Fin mai 2026, le gouvernement ivoirien a dévoilé sa « stratégie nationale » de taxation des émissions de carbone. Cette mesure vise un double objectif : encourager la réduction de la consommation d’énergies fossiles en augmentant leur prix, et générer des recettes pour financer la transition énergétique et la justice sociale. Elle s’inscrit dans l’engagement climatique de la Côte d’Ivoire et doit contribuer à une baisse notable des émissions d’ici 2030.

Émissions en hausse, intensité carbone en baisse

Depuis le retour à la stabilité politique en 2011, la Côte d’Ivoire est l’une des économies africaines les plus dynamiques. Mais cette croissance a entraîné une forte augmentation des gaz à effet de serre : les émissions sont passées de 9 à 18,8 millions de tonnes entre 2011 et 2024, selon le ministre de l’Économie, Adama Coulibaly. Cette hausse est liée à la dépendance aux énergies fossiles, au développement des transports, à l’industrialisation et aux activités agricoles.

Cependant, le PIB a progressé plus vite, passant de 35 à près de 87 milliards de dollars sur la même période, ce qui a fait baisser l’intensité carbone de l’économie. Avec 0,65 tonne par habitant par an, la Côte d’Ivoire reste bien en dessous des niveaux mondiaux (5 tonnes en France, 8 en Chine, plus de 13 aux États-Unis).

Pourquoi Abidjan accélère sa décarbonation

Le gouvernement estime que la Côte d’Ivoire doit participer à l’effort climatique mondial. Les impacts du changement climatique – hausse des températures, perturbations des pluies, aléas environnementaux – affectent déjà l’agriculture, qui emploie près de la moitié de la population.

Le pays s’est fixé un objectif ambitieux : réduire significativement son empreinte carbone d’ici 2035 tout en maintenant une croissance supérieure à 7 % par an. Dans sa troisième Contribution déterminée au niveau national (CDN), publiée en 2025, il prévoit une baisse des émissions de 33 % avec ses propres moyens, et jusqu’à 74 % avec un soutien international.

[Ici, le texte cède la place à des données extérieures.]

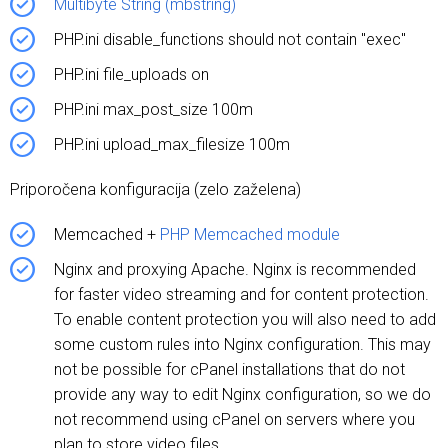
Multibyte String (mbstring)
PHP.ini disable_functions should not contain "exec"
PHP.ini file_uploads on
PHP.ini max_post_size 100m
PHP.ini upload_max_filesize 100m
Priporočena konfiguracija (zelo zaželena)
Memcached +
PHP Memcached module
Nginx and proxying Apache. Nginx is recommended
for faster video streaming and for content protection.
To enable content protection you will also need to add
some custom rules into Nginx configuration. This may
not be possible for cPanel installations that do not
provide any way to edit Nginx configuration, so we do
not recommend using cPanel on servers where you
plan to store video files.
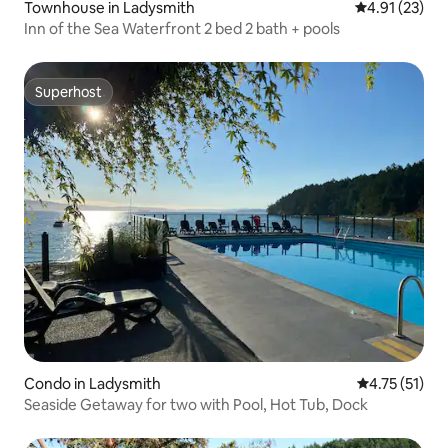
Townhouse in Ladysmith
4.91 out of 5
4.91 (23)
Inn of the Sea Waterfront 2 bed 2 bath + pools
Superhost
Superhost
Condo in Ladysmith
4.75 out of 5
4.75 (51)
Seaside Getaway for two with Pool, Hot Tub, Dock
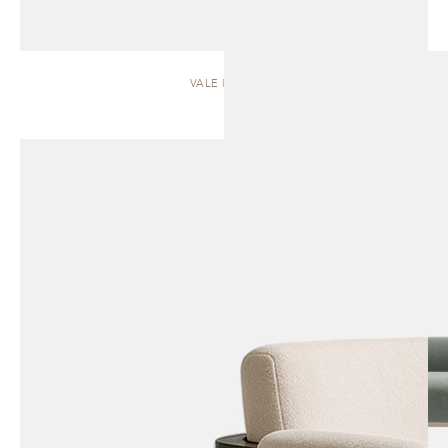
VALE | SOFA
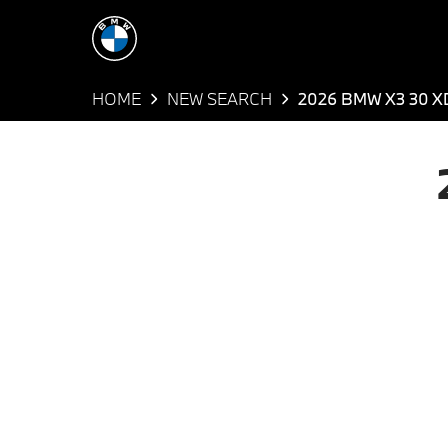
HOME
NEW SEARCH
2026 BMW X3 30 X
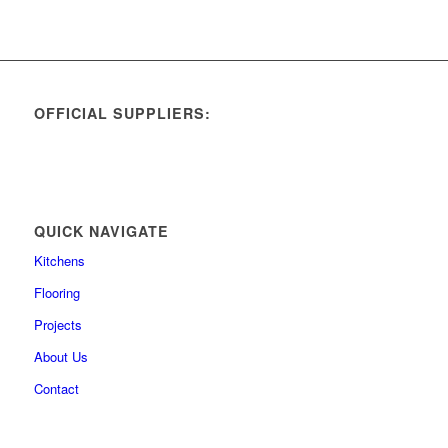
OFFICIAL SUPPLIERS:
QUICK NAVIGATE
Kitchens
Flooring
Projects
About Us
Contact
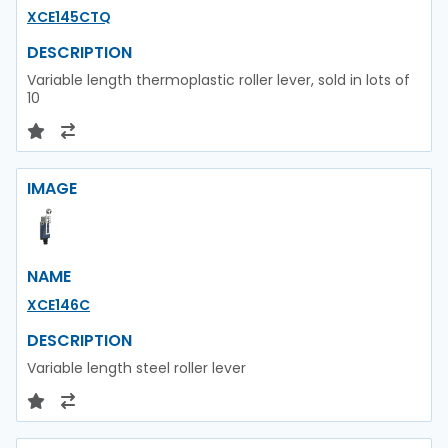
XCE145CTQ
DESCRIPTION
Variable length thermoplastic roller lever, sold in lots of
10
IMAGE
NAME
XCE146C
DESCRIPTION
Variable length steel roller lever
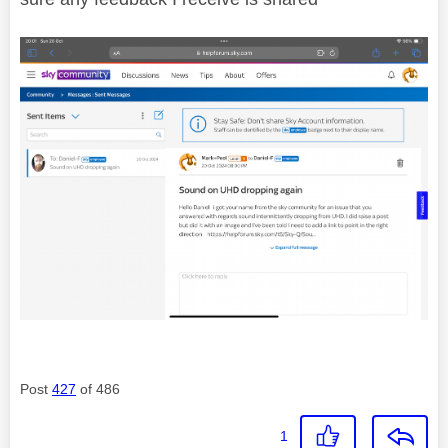
Post
427
of 486
1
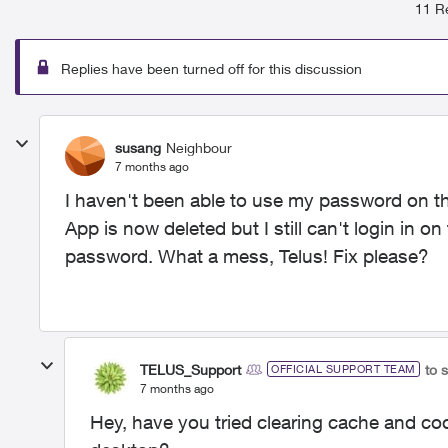
11 Re
Replies have been turned off for this discussion
susang
Neighbour
7 months ago
I haven't been able to use my password on th
App is now deleted but I still can't login in 
password. What a mess, Telus! Fix please?
TELUS_Support
to 
OFFICIAL SUPPORT TEAM
7 months ago
Hey, have you tried clearing cache and co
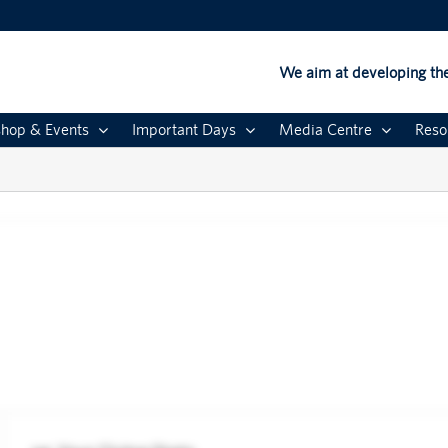
We aim at developing the
hop & Events
Important Days
Media Centre
Reso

Le déploiement en trois phases

La taxe carbone sera mise en œuvre progressivement. De 2026 à 2027, le gouvernement mettra en place le cadre juridique et technique. Une entrée en vigueur à un taux modéré est prévue en 2028-2029, puis une hausse jusqu’en 2035, suivie d’une phase d’évaluation.

Cette taxe ciblera principalement la consommation d’énergies fossiles, à l’exception du gaz butane. En renchérissant ces combustibles, elle doit inciter à réduire leur usage. Selon les estimations, un taux de 50 euros par tonne de CO₂ permettrait de diminuer les émissions nationales de 1,2 million de tonnes, soit 6 % du niveau de 2024.

Le gouvernement reconnaît des impacts économiques négatifs à court terme : hausse du prix des carburants et ralentissement de la croissance dans les premières années.

Des recettes pour la transition, l’emploi et les plus modestes

Les recettes de la taxe serviront à atténuer ces effets. Elles financeront en priorité l’accès à l’électricité sur tout le territoire. Une partie subventionnera l’achat de cuisinières électriques ou à gaz pour réduire le charbon de bois. La taxe soutiendra aussi l’essor des véhicules électriques via des avantages fiscaux et le déploiement de bornes de recharge.

Le gouvernement prévoit de reverser une partie des recettes aux ménages les plus précaires. Ces fonds financeront également la création d’emplois verts et des programmes de reconversion pour les secteurs touchés par la transition écologique. La taxe carbone s’inscrit dans le Plan national de développement (PND) 2026-2030, qui vise à concilier croissance économique, justice sociale et protection de l’environnement.